Malgré une demande continue de main-d'œuvre, les chiffres récents concernant les faillites et la confiance des entreprises brossent un tableau économique sombre. Pas moins de 721 entreprises ont été déclarées en faillite en juillet 2024. Selon la Banque nationale, la Belgique a connu une croissance économique de 0,2 % au deuxième trimestre, avec une contribution négative de l'industrie et des exportations nettes. Un nombre croissant d'entreprises sont confrontées à une baisse de la demande, à une hausse des coûts et à un avenir incertain, ce qui entraîne une augmentation des faillites et des restructurations, une hausse du chômage économique et une sous-utilisation de la capacité de production industrielle.
Le travail intérimaire, dont les chiffres sont un bon indicateur de l’évolution de la conjoncture économique, a vu son activité retomber en juillet 2024 à des niveaux qui, hors pandémie, avaient été enregistrés pour la dernière fois en 2013, au moment de la crise de la dette européenne. Les secteurs n'ont pas pu tourner à leur pleine capacité, et la catégorie des travailleurs flexibles qui sont employés par l’intermédiaire des entreprises d'intérim a été la première à faire les frais de cette situation. Plusieurs entreprises ont prolongé leur période de fermeture collective d'une ou plusieurs semaines, et dans de nombreux secteurs, le « pic estival » ne s'est pas produit. La confiance des entreprises, qui est inférieure à la moyenne depuis un certain temps, a également continué à baisser pour le troisième mois consécutif. Cela témoigne de l'incertitude persistante qui règne dans le monde des entreprises, et c’est là un signe à ne pas sous-estimer. En bref : notre économie ne tourne plus à plein régime.

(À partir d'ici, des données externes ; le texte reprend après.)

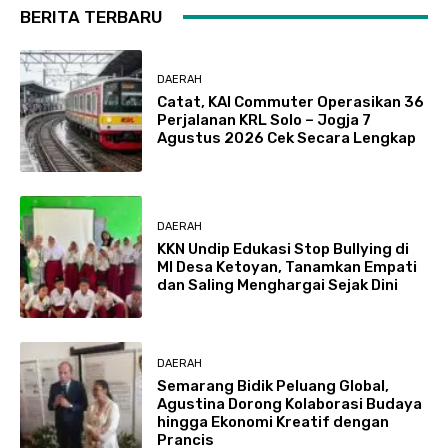
BERITA TERBARU
DAERAH
Catat, KAI Commuter Operasikan 36
Perjalanan KRL Solo – Jogja 7
Agustus 2026 Cek Secara Lengkap
DAERAH
KKN Undip Edukasi Stop Bullying di
MI Desa Ketoyan, Tanamkan Empati
dan Saling Menghargai Sejak Dini
DAERAH
Semarang Bidik Peluang Global,
Agustina Dorong Kolaborasi Budaya
hingga Ekonomi Kreatif dengan
Prancis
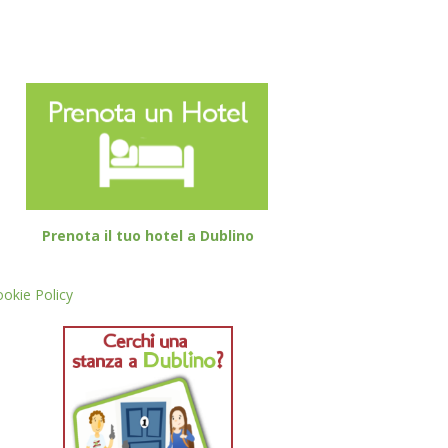
Prenota il tuo hotel a Dublino
okie Policy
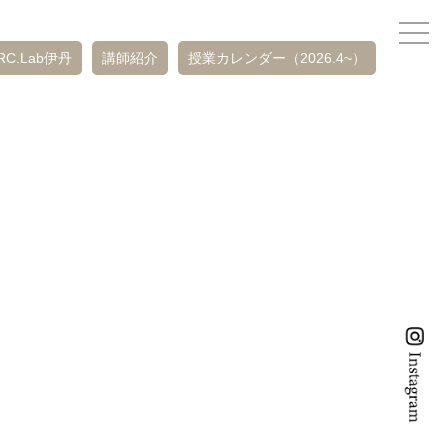
RC.Lab伊丹
講師紹介
授業カレンダー（2026.4~）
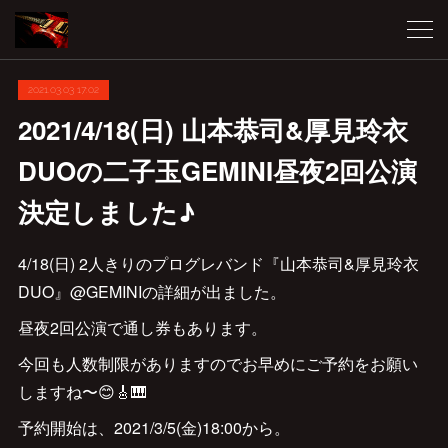
2021.03.03 17:02
2021/4/18(日) 山本恭司&厚見玲衣
DUOの二子玉GEMINI昼夜2回公演
決定しました♪
4/18(日) 2人きりのプログレバンド『山本恭司&厚見玲衣
DUO』@GEMINIの詳細が出ました。
昼夜2回公演で通し券もあります。
今回も人数制限がありますのでお早めにご予約をお願い
しますね〜😊🎸🎹
予約開始は、2021/3/5(金)18:00から。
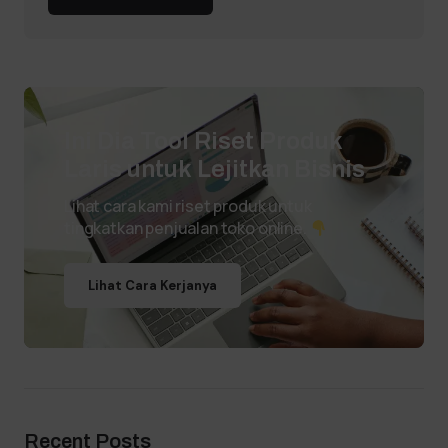
Ini Dia Tool Riset Produk
Laris untuk Lejitkan Bisnis
Lihat cara kami riset produk untuk
tingkatkan penjualan toko online.
Lihat Cara Kerjanya
Recent Posts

Les pénuries de personnel masquent la crise
Ce paradoxe apparent - un marché du travail tendu sur fond de conjoncture qui se détériore - donne un faux sentiment de sécurité, alors que les mauvais présages s’amoncellent dans le ciel économique. La demande de main-d'œuvre donne l'impression d'une économie robuste. Les travailleurs et les demandeurs d'emploi sont aujourd'hui en position de force à cet égard. La confiance des consommateurs reste bonne et, dans l'ensemble, ils ne se font pas beaucoup de soucis au sujet de l'économie et de leur situation financière, ce qui est en soi une bonne nouvelle. En effet, des consommateurs confiants soutiennent l'économie. Mais, ceci contraste avec les problèmes plus profonds d'une économie en déclin.
Nos responsables politiques feraient bien de regarder au-delà du calme relatif qui règne sur le marché du travail et de prendre des mesures pour soutenir notre économie. Le nombre élevé d'emplois vacants que nous connaissons aujourd'hui n'est pas un bon indicateur de la conjoncture économique. Les signaux indiquent un nouveau ralentissement de l'économie, qui requiert l'attention et l'action des politiques. Nous avons besoin de réformes structurelles capables de stimuler le potentiel de croissance de notre économie et d’alimenter les emplois et les postes vacants de demain. Nous avons besoin, dès aujourd'hui plutôt que demain, d'un gouvernement fédéral qui puisse mener des réformes pour réaliser des effets retour dans le budget et de gouvernements régionaux audacieux qui puissent conduire des politiques d'activation fortes sur le marché du travail.